Problem statement: Print each line below verbatim, skipping every picture.

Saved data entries

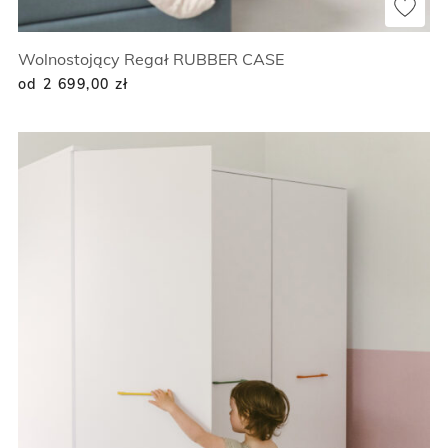
Wolnostojący Regał RUBBER CASE
od 2 699,00
zł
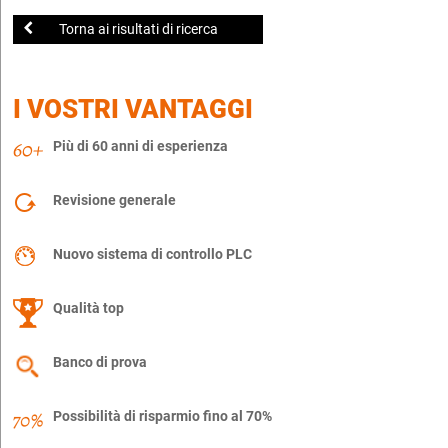
Torna ai risultati di ricerca
I VOSTRI VANTAGGI
Più di 60 anni di esperienza
Revisione generale
Nuovo sistema di controllo PLC
Qualità top
Banco di prova
Possibilità di risparmio fino al 70%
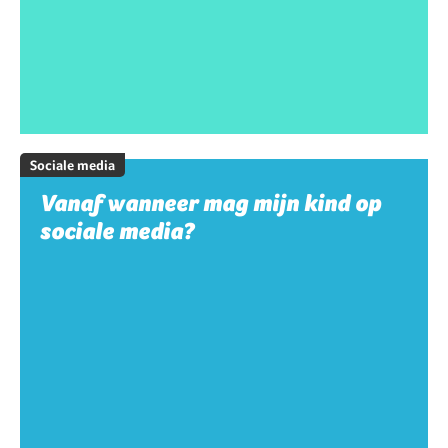
Sociale media
Vanaf wanneer mag mijn kind op
sociale media?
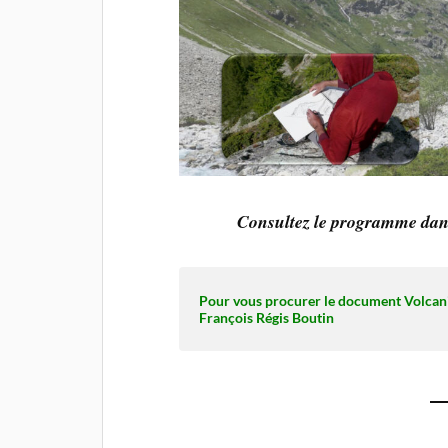
Consultez le programme
dan
Pour vous procurer le document Volca
François Régis Boutin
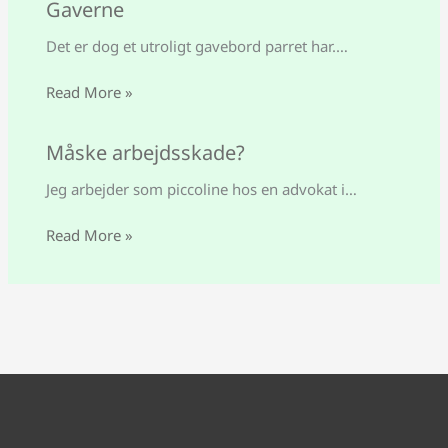
Gaverne
Det er dog et utroligt gavebord parret har.…
Read More »
Måske arbejdsskade?
Jeg arbejder som piccoline hos en advokat i…
Read More »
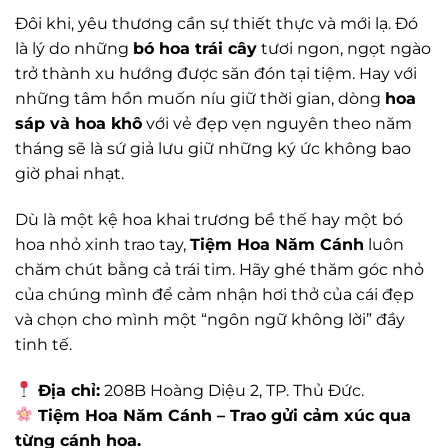
Đôi khi, yêu thương cần sự thiết thực và mới lạ. Đó
là lý do những
bó hoa trái cây
tươi ngon, ngọt ngào
trở thành xu hướng được săn đón tại tiệm. Hay với
những tâm hồn muốn níu giữ thời gian, dòng
hoa
sáp và hoa khô
với vẻ đẹp vẹn nguyên theo năm
tháng sẽ là sứ giả lưu giữ những ký ức không bao
giờ phai nhạt.
Dù là một kệ hoa khai trương bề thế hay một bó
hoa nhỏ xinh trao tay,
Tiệm Hoa Năm Cánh
luôn
chăm chút bằng cả trái tim. Hãy ghé thăm góc nhỏ
của chúng mình để cảm nhận hơi thở của cái đẹp
và chọn cho mình một “ngôn ngữ không lời” đầy
tinh tế.
Địa chỉ:
208B Hoàng Diệu 2, TP. Thủ Đức.
Tiệm Hoa Năm Cánh – Trao gửi cảm xúc qua
từng cánh hoa.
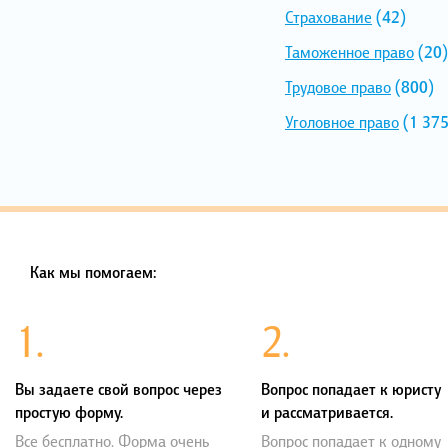
Страхование
(42)
Таможенное право
(20)
Трудовое право
(800)
Уголовное право
(1 375
Как мы помогаем:
1.
2.
Вы задаете свой вопрос через
Вопрос попадает к юристу
простую форму.
и рассматривается.
Все бесплатно. Форма очень
Вопрос попадает к одному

Answer below:
Wolnostojący Regał RUBBER CASE
od 2 699,00
zł
Torna ai risultati di ricerca
I VOSTRI VANTAGGI
Più di 60 anni di esperienza
Revisione generale
Nuovo sistema di controllo PLC
Qualità top
Banco di prova
Possibilità di risparmio fino al 70%
Sociale media
Vanaf wanneer mag mijn kind op
sociale media?
Consultez le programme
dan
Pour vous procurer le document Volca
François Régis Boutin
Gaverne
Det er dog et utroligt gavebord parret har.…
Read More »
Måske arbejdsskade?
Jeg arbejder som piccoline hos en advokat i…
Read More »
Đôi khi, yêu thương cần sự thiết thực và mới lạ. Đó
là lý do những
bó hoa trái cây
tươi ngon, ngọt ngào
trở thành xu hướng được săn đón tại tiệm. Hay với
những tâm hồn muốn níu giữ thời gian, dòng
hoa
sáp và hoa khô
với vẻ đẹp vẹn nguyên theo năm
tháng sẽ là sứ giả lưu giữ những ký ức không bao
giờ phai nhạt.
Dù là một kệ hoa khai trương bề thế hay một bó
hoa nhỏ xinh trao tay,
Tiệm Hoa Năm Cánh
luôn
chăm chút bằng cả trái tim. Hãy ghé thăm góc nhỏ
của chúng mình để cảm nhận hơi thở của cái đẹp
và chọn cho mình một “ngôn ngữ không lời” đầy
tinh tế.
Địa chỉ:
208B Hoàng Diệu 2, TP. Thủ Đức.
Tiệm Hoa Năm Cánh – Trao gửi cảm xúc qua
từng cánh hoa.
Страхование
(42)
Таможенное право
(20)
Трудовое право
(800)
Уголовное право
(1 375
Как мы помогаем:
1.
2.
Вы задаете свой вопрос через
Вопрос попадает к юристу
простую форму.
и рассматривается.
Все бесплатно. Форма очень
Вопрос попадает к одному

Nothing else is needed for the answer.